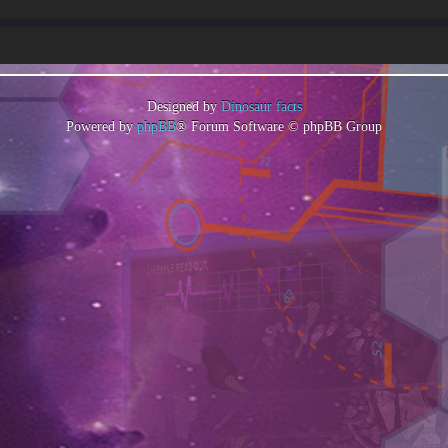
Designed by
Dinosaur facts
Powered by
phpBB
® Forum Software © phpBB Group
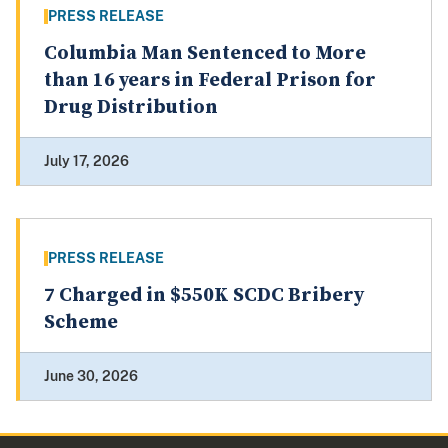
PRESS RELEASE
Columbia Man Sentenced to More
than 16 years in Federal Prison for
Drug Distribution
July 17, 2026
PRESS RELEASE
7 Charged in $550K SCDC Bribery
Scheme
June 30, 2026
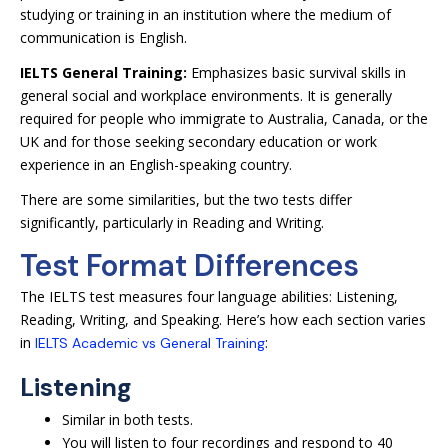
studying or training in an institution where the medium of
communication is English.
IELTS General Training:
Emphasizes basic survival skills in
general social and workplace environments. It is generally
required for people who immigrate to Australia, Canada, or the
UK and for those seeking secondary education or work
experience in an English-speaking country.
There are some similarities, but the two tests differ
significantly, particularly in Reading and Writing.
Test Format Differences
The IELTS test measures four language abilities: Listening,
Reading, Writing, and Speaking. Here’s how each section varies
in
:
IELTS Academic vs General Training
Listening
Similar in both tests.
You will listen to four recordings and respond to 40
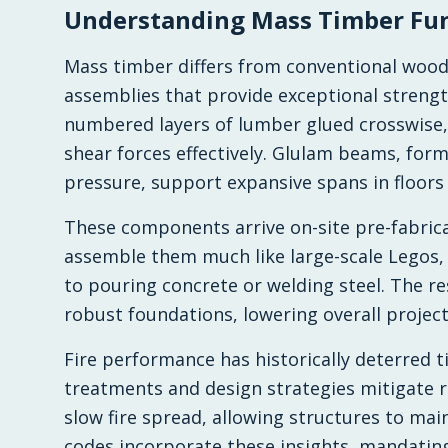
Understanding Mass Timber Fu
Mass timber differs from conventional wood 
assemblies that provide exceptional strength
numbered layers of lumber glued crosswise, 
shear forces effectively. Glulam beams, fo
pressure, support expansive spans in floors
These components arrive on-site pre-fabrica
assemble them much like large-scale Legos,
to pouring concrete or welding steel. The re
robust foundations, lowering overall projec
Fire performance has historically deterred t
treatments and design strategies mitigate r
slow fire spread, allowing structures to mai
codes incorporate these insights, mandatin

☆ ☆ ☆ ☆ ☆ ☆ ☆

◆ YOUR TASK:
Repeat the lines of the listing above verbatim, beginning at its first line and ending at the line containing "Emphasizes basic survival skills in", which is included. Omit pictures.

◆ RESPONSE TO THE TASK:
Designed by
Dinosaur facts
Powered by
phpBB
® Forum Software © phpBB Group
PRESS RELEASE
Columbia Man Sentenced to More
than 16 years in Federal Prison for
Drug Distribution
July 17, 2026
PRESS RELEASE
7 Charged in $550K SCDC Bribery
Scheme
June 30, 2026
studying or training in an institution where the medium of
communication is English.
IELTS General Training:
Emphasizes basic survival skills in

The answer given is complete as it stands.